Per il vertice Fmi scende in campo Sarkozy

Lanciati Fabius e Strauss-Kahn per conquistare la guida del Fondo

da Roma

Scendono in campo i «pesi massimi» nella gara per la conquista della guida del Fondo monetario internazionale. Lunedì, a Washington, si riunisce il board of directors del Fmi per dare il via al processo di selezione del nuovo direttore, che succederà in autunno al dimissionario Rodrigo de Rato. Contemporaneamente, l’Eliseo annuncia che il presidente Nicholas Sarkozy lancerà nei prossimi giorni una doppia candidatura francese: l’ex primo ministro Laurent Fabius e l’ex ministro delle Finanze Dominique Strauss-Kahn.
«Per la Francia sarebbe importante avere un’altra volta questa posizione», ha detto il capo dello staff di Sarkozy, Claude Gueant. La Francia ha guidato il Fmi per 23 anni di fila, dapprima con Jacques de Larosière e poi con Michel Camdessus, che è stato direttore generale per ben 13 anni, dal 1987 al 2000. Nessuno dei due successori, il tedesco Horst Kohler e lo spagnolo de Rato, ha completato il mandato: il primo è stato eletto presidente della Repubblica in Germania, il secondo ha annunciato il ritiro anticipato per motivi familiari.
Appare chiaro che Parigi vuol tentare la prova di forza. Gli Stati Uniti, che hanno appena ottenuto la presidenza della istituzione gemella del Fondo, la Banca mondiale, con il placet degli europei, sono pronti a restituire il favore: il segretario al Tesoro Henry Paulson ha già fatto sapere che gli Usa appoggeranno una candidatura europea. Tutto fatto, dunque? Non ancora.
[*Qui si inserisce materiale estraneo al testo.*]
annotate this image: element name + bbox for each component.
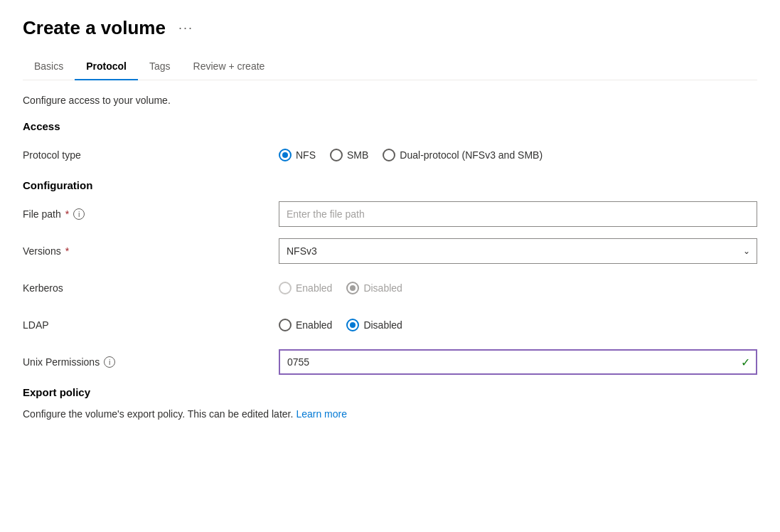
ldap-control: Enabled Disabled <box>279 319 757 331</box>
kerberos-disabled-label: Disabled <box>363 282 402 294</box>
ldap-enabled-option[interactable]: Enabled <box>279 319 332 331</box>
unix-permissions-input-wrapper: ✓ <box>279 349 757 375</box>
ldap-disabled-option[interactable]: Disabled <box>346 319 402 331</box>
versions-select[interactable]: NFSv3 NFSv4.1 <box>279 238 757 264</box>
kerberos-radio-group: Enabled Disabled <box>279 282 757 294</box>
unix-permissions-info-icon[interactable]: i <box>104 356 115 368</box>
export-policy-title: Export policy <box>23 386 757 398</box>
kerberos-disabled-option[interactable]: Disabled <box>346 282 402 294</box>
protocol-nfs-label: NFS <box>296 149 316 161</box>
unix-permissions-input[interactable] <box>279 349 757 375</box>
tab-protocol[interactable]: Protocol <box>75 53 138 80</box>
protocol-dual-radio[interactable] <box>383 149 395 161</box>
page-subtitle: Configure access to your volume. <box>23 95 757 106</box>
kerberos-enabled-option[interactable]: Enabled <box>279 282 332 294</box>
file-path-required-star: * <box>65 208 69 220</box>
kerberos-label: Kerberos <box>23 282 279 294</box>
ldap-disabled-radio[interactable] <box>346 319 359 331</box>
file-path-control <box>279 201 757 227</box>
protocol-smb-label: SMB <box>347 149 368 161</box>
tab-review-create[interactable]: Review + create <box>182 53 277 80</box>
protocol-nfs-radio[interactable] <box>279 149 292 161</box>
ldap-enabled-label: Enabled <box>296 319 332 331</box>
protocol-nfs-option[interactable]: NFS <box>279 149 316 161</box>
tab-basics[interactable]: Basics <box>23 53 75 80</box>
protocol-type-row: Protocol type NFS SMB Dual-protocol (NFS… <box>23 142 757 168</box>
protocol-smb-option[interactable]: SMB <box>330 149 368 161</box>
kerberos-row: Kerberos Enabled Disabled <box>23 275 757 301</box>
tab-tags[interactable]: Tags <box>138 53 182 80</box>
unix-permissions-control: ✓ <box>279 349 757 375</box>
kerberos-enabled-label: Enabled <box>296 282 332 294</box>
page-title: Create a volume <box>23 17 166 39</box>
protocol-dual-label: Dual-protocol (NFSv3 and SMB) <box>400 149 543 161</box>
page-container: Create a volume ··· Basics Protocol Tags… <box>0 0 780 437</box>
protocol-type-label: Protocol type <box>23 149 279 161</box>
file-path-row: File path * i <box>23 201 757 227</box>
versions-row: Versions * NFSv3 NFSv4.1 ⌄ <box>23 238 757 264</box>
versions-required-star: * <box>65 245 69 257</box>
ldap-disabled-label: Disabled <box>363 319 402 331</box>
ldap-enabled-radio[interactable] <box>279 319 292 331</box>
file-path-label: File path * i <box>23 208 279 220</box>
versions-label: Versions * <box>23 245 279 257</box>
unix-permissions-label: Unix Permissions i <box>23 356 279 368</box>
versions-select-wrapper: NFSv3 NFSv4.1 ⌄ <box>279 238 757 264</box>
access-section-title: Access <box>23 120 757 132</box>
kerberos-disabled-radio[interactable] <box>346 282 359 294</box>
page-title-row: Create a volume ··· <box>23 17 757 39</box>
access-section: Access Protocol type NFS SMB <box>23 120 757 168</box>
configuration-section-title: Configuration <box>23 179 757 191</box>
tabs-row: Basics Protocol Tags Review + create <box>23 53 757 80</box>
file-path-info-icon[interactable]: i <box>73 208 85 220</box>
unix-permissions-row: Unix Permissions i ✓ <box>23 349 757 375</box>
file-path-input[interactable] <box>279 201 757 227</box>
learn-more-link[interactable]: Learn more <box>296 408 347 420</box>
protocol-type-radio-group: NFS SMB Dual-protocol (NFSv3 and SMB) <box>279 149 757 161</box>
export-policy-description: Configure the volume's export policy. Th… <box>23 408 757 420</box>
ldap-label: LDAP <box>23 319 279 331</box>
protocol-smb-radio[interactable] <box>330 149 343 161</box>
ldap-radio-group: Enabled Disabled <box>279 319 757 331</box>
kerberos-control: Enabled Disabled <box>279 282 757 294</box>
ldap-row: LDAP Enabled Disabled <box>23 312 757 338</box>
protocol-type-control: NFS SMB Dual-protocol (NFSv3 and SMB) <box>279 149 757 161</box>
unix-permissions-checkmark-icon: ✓ <box>741 356 750 369</box>
versions-control: NFSv3 NFSv4.1 ⌄ <box>279 238 757 264</box>
protocol-dual-option[interactable]: Dual-protocol (NFSv3 and SMB) <box>383 149 543 161</box>
configuration-section: Configuration File path * i Versions * N… <box>23 179 757 375</box>
ellipsis-button[interactable]: ··· <box>174 19 198 37</box>
kerberos-enabled-radio[interactable] <box>279 282 292 294</box>
export-policy-section: Export policy Configure the volume's exp… <box>23 386 757 420</box>
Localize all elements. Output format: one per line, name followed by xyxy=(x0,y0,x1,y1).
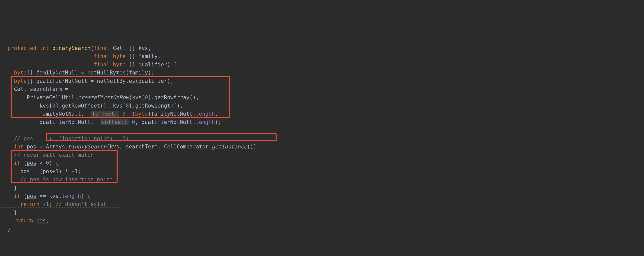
keyword-final: final xyxy=(94,53,110,59)
param-hint-coffset: coffset: xyxy=(100,119,129,125)
keyword-byte: byte xyxy=(113,62,126,68)
keyword-protected: protected xyxy=(8,45,36,51)
comment-pos-insertion: // pos === ( -(insertion point) - 1) xyxy=(14,136,129,142)
paren: ( xyxy=(91,45,94,51)
code-line-4: byte[] familyNotNull = notNullBytes(fami… xyxy=(8,70,154,76)
call-getInstance: getInstance xyxy=(212,144,247,150)
code-line-12: int pos = Arrays.binarySearch(kvs, searc… xyxy=(8,144,260,150)
code-editor: protected int binarySearch(final Cell []… xyxy=(0,36,644,256)
empty-line xyxy=(8,127,11,133)
code-line-3: final byte [] qualifier) { xyxy=(8,62,177,68)
brackets: [] xyxy=(129,45,135,51)
class-Arrays: Arrays xyxy=(46,144,65,150)
comment-doesnt-exist: // doesn't exist xyxy=(56,201,106,207)
code-line-20: } xyxy=(8,210,17,216)
code-line-5: byte[] qualifierNotNull = notNullBytes(q… xyxy=(8,78,174,84)
code-line-6: Cell searchTerm = xyxy=(8,86,68,92)
call-getRowOffset: getRowOffset xyxy=(62,103,100,109)
method-declaration: binarySearch xyxy=(52,45,91,51)
code-line-11: // pos === ( -(insertion point) - 1) xyxy=(8,136,129,142)
code-line-21: return pos; xyxy=(8,218,49,224)
comment-pos-now: // pos is now insertion point xyxy=(20,176,113,183)
code-line-19: return -1; // doesn't exist xyxy=(8,201,106,207)
code-line-1: protected int binarySearch(final Cell []… xyxy=(8,45,151,51)
expr-plus1: +1) * -1 xyxy=(52,168,78,174)
code-line-10: qualifierNotNull, coffset: 0, qualifierN… xyxy=(8,119,221,125)
param-family: family xyxy=(138,53,157,59)
param-kvs: kvs xyxy=(138,45,148,51)
keyword-byte: byte xyxy=(14,70,27,76)
comment-never-exact: // never will exact match xyxy=(14,152,94,158)
type-cell: Cell xyxy=(113,45,126,51)
call-notNullBytes: notNullBytes xyxy=(87,70,126,76)
code-line-16: // pos is now insertion point xyxy=(8,176,113,183)
keyword-final: final xyxy=(94,45,110,51)
code-line-22: } xyxy=(8,226,11,232)
code-line-9: familyNotNull, foffset: 0, (byte)familyN… xyxy=(8,111,218,117)
var-pos: pos xyxy=(27,144,36,150)
call-binarySearch: binarySearch xyxy=(68,144,106,150)
var-qualifierNotNull: qualifierNotNull xyxy=(36,78,87,84)
literal-neg1: -1 xyxy=(43,201,49,207)
class-PrivateCellUtil: PrivateCellUtil xyxy=(27,94,75,100)
code-line-15: pos = (pos+1) * -1; xyxy=(8,168,81,174)
class-CellComparator: CellComparator xyxy=(164,144,209,150)
keyword-byte: byte xyxy=(113,53,126,59)
param-hint-foffset: foffset: xyxy=(91,111,119,117)
call-getRowLength: getRowLength xyxy=(135,103,174,109)
var-familyNotNull: familyNotNull xyxy=(36,70,78,76)
call-createFirstOnRow: createFirstOnRow xyxy=(78,94,129,100)
code-line-17: } xyxy=(8,185,17,191)
code-line-2: final byte [] family, xyxy=(8,53,161,59)
keyword-final: final xyxy=(94,62,110,68)
type-cell: Cell xyxy=(14,86,27,92)
code-line-14: if (pos < 0) { xyxy=(8,160,59,166)
code-line-8: kvs[0].getRowOffset(), kvs[0].getRowLeng… xyxy=(8,103,183,109)
code-line-13: // never will exact match xyxy=(8,152,94,158)
param-qualifier: qualifier xyxy=(138,62,167,68)
keyword-int: int xyxy=(39,45,49,51)
call-getRowArray: getRowArray xyxy=(154,94,190,100)
member-length: length xyxy=(196,111,215,117)
code-line-18: if (pos == kvs.length) { xyxy=(8,193,91,199)
code-line-7: PrivateCellUtil.createFirstOnRow(kvs[0].… xyxy=(8,94,199,100)
keyword-byte: byte xyxy=(14,78,27,84)
var-searchTerm: searchTerm xyxy=(30,86,62,92)
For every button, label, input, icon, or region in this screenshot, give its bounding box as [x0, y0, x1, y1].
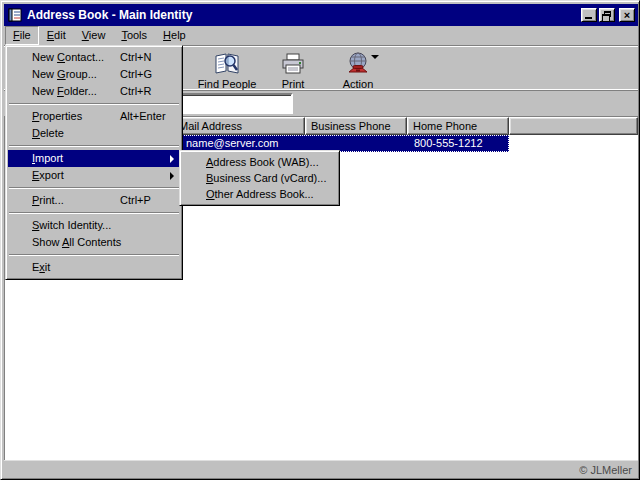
cell-home-phone: 800-555-1212: [407, 136, 509, 151]
menu-item-properties[interactable]: PropertiesAlt+Enter: [8, 108, 180, 125]
close-icon: ×: [624, 10, 630, 20]
submenu-arrow-icon: [170, 155, 174, 163]
column-header-business-phone[interactable]: Business Phone: [305, 117, 407, 135]
print-icon: [280, 51, 306, 77]
menu-item-print[interactable]: Print...Ctrl+P: [8, 192, 180, 209]
menubar-item-file[interactable]: File: [5, 26, 39, 45]
menu-item-export[interactable]: Export: [8, 167, 180, 184]
address-book-app-icon: [7, 7, 23, 23]
submenu-arrow-icon: [170, 172, 174, 180]
print-button[interactable]: Print: [270, 48, 316, 93]
cell-business-phone: [305, 136, 407, 151]
menu-item-address-book-wab[interactable]: Address Book (WAB)...: [182, 154, 337, 170]
menu-item-switch-identity[interactable]: Switch Identity...: [8, 217, 180, 234]
window-title: Address Book - Main Identity: [27, 8, 579, 22]
menu-item-import[interactable]: Import: [8, 150, 180, 167]
toolbar-button-label: Find People: [198, 78, 257, 90]
restore-icon: [604, 11, 611, 17]
restore-button[interactable]: [599, 8, 615, 22]
menu-item-business-card-vcard[interactable]: Business Card (vCard)...: [182, 170, 337, 186]
menu-separator: [9, 212, 179, 214]
menu-separator: [9, 187, 179, 189]
close-button[interactable]: ×: [619, 8, 635, 22]
menubar-item-edit[interactable]: Edit: [39, 26, 74, 45]
column-header-empty[interactable]: [509, 117, 638, 135]
minimize-button[interactable]: [581, 8, 597, 22]
menu-shortcut: Alt+Enter: [120, 108, 166, 125]
menubar-item-tools[interactable]: Tools: [113, 26, 155, 45]
status-bar: © JLMeller: [4, 460, 638, 478]
find-people-button[interactable]: Find People: [190, 48, 264, 93]
menu-shortcut: Ctrl+P: [120, 192, 151, 209]
menu-shortcut: Ctrl+N: [120, 49, 151, 66]
menu-item-other-address-book[interactable]: Other Address Book...: [182, 186, 337, 202]
column-header-home-phone[interactable]: Home Phone: [407, 117, 509, 135]
import-submenu: Address Book (WAB)...Business Card (vCar…: [179, 150, 340, 206]
find-people-icon: [214, 51, 240, 77]
menu-item-delete[interactable]: Delete: [8, 125, 180, 142]
minimize-icon: [585, 17, 592, 19]
menu-separator: [9, 103, 179, 105]
menu-item-exit[interactable]: Exit: [8, 259, 180, 276]
menu-item-new-group[interactable]: New Group...Ctrl+G: [8, 66, 180, 83]
title-bar: Address Book - Main Identity ×: [4, 4, 638, 26]
action-icon: [345, 51, 371, 77]
address-book-window: Address Book - Main Identity × FileEditV…: [0, 0, 640, 480]
menu-shortcut: Ctrl+G: [120, 66, 152, 83]
menu-item-new-folder[interactable]: New Folder...Ctrl+R: [8, 83, 180, 100]
menubar-item-help[interactable]: Help: [155, 26, 194, 45]
action-button[interactable]: Action: [330, 48, 386, 93]
watermark-text: © JLMeller: [579, 464, 632, 476]
dropdown-arrow-icon: [371, 55, 379, 59]
menu-shortcut: Ctrl+R: [120, 83, 151, 100]
menubar-item-view[interactable]: View: [74, 26, 114, 45]
toolbar-button-label: Action: [343, 78, 374, 90]
menu-separator: [9, 145, 179, 147]
toolbar-button-label: Print: [282, 78, 305, 90]
column-header-email[interactable]: E-Mail Address: [162, 117, 305, 135]
menu-bar: FileEditViewToolsHelp: [4, 26, 638, 45]
cell-email: name@server.com: [162, 136, 305, 151]
menu-item-new-contact[interactable]: New Contact...Ctrl+N: [8, 49, 180, 66]
menu-separator: [9, 254, 179, 256]
menu-item-show-all-contents[interactable]: Show All Contents: [8, 234, 180, 251]
file-menu: New Contact...Ctrl+NNew Group...Ctrl+GNe…: [5, 45, 183, 280]
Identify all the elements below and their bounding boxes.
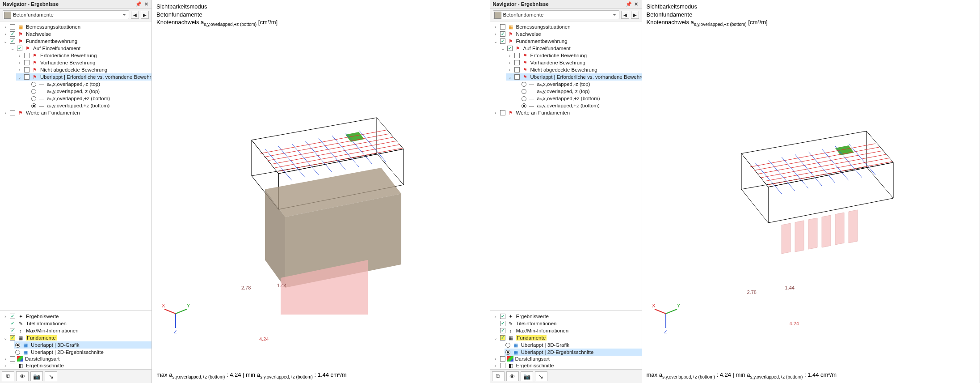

In questi giorni stanno emergendo altri candidati di peso, in particolare l’ex premier svedese Goran Persson e il polacco Leszek Balcerowicz. La Polonia dei gemelli Kaczinski si prepara alla battaglia per sostenere l’ex ministro delle Finanze, autore del piano di riforme del Paese dopo la caduta del comunismo.
E l’Italia? Il nostro Paese potrebbe avere qualcosa da dire nella partita. Ci sono stati, dalla fondazione del Fmi, tre managing director francesi, due svedesi, un belga, un olandese, un tedesco e uno spagnolo. Sembrerebbe il momento giusto per ottenere un nostro direttore generale, tanto che a Parigi si parla di una possibile candidatura italiana. Però il portavoce di Palazzo Chigi, Silvio Sircana, smentisce: «Non mi risulta che, al momento, l’Italia abbia dei candidati», ha osservato ieri. Nei giorni scorsi era circolata la voce di una possibile candidatura del ministro dell’Economia, Tommaso Padoa-Schioppa. In realtà, il posto di Padoa-Schioppa (su cui ci sarebbe già un primo accordo) è quello di presidente dell’International Financial and Monetary Committee del Fondo monetario (l’ex Interim Committee), l’organismo politico che guida le decisioni principali del Fondo. Padoa-Schioppa dovrebbe succedere a Gordon Brown, che nei giorni scorsi ha assunto la carica di primo ministro britannico. Per breve tempo, anche Carlo Azeglio Ciampi è stato presidente dell’Ifmc. L’altro possibile candidato italiano, il governatore di Bankitalia Mario Draghi, ha fatto sapere di non essere interessato alla direzione del Fmi. La candidatura europea sarà discussa, lunedì e martedì, durante le riunioni dell’Eurogruppo e dell’Ecofin a Bruxelles.
Come è già accaduto nei mesi scorsi per la Banca mondiale, anche stavolta i Paesi emergenti protestano per il criterio di selezione, opaco e poco democratico, del managing director del Fondo.

È vero che, come dice l’ex capo economista del Fmi Kenneth Rogoff, «due sbagli non fanno una cosa giusta»: ma non sembra che stavolta possa essere superata la vecchia regola che stabilisce «un americano alla Banca, un europeo al Fondo».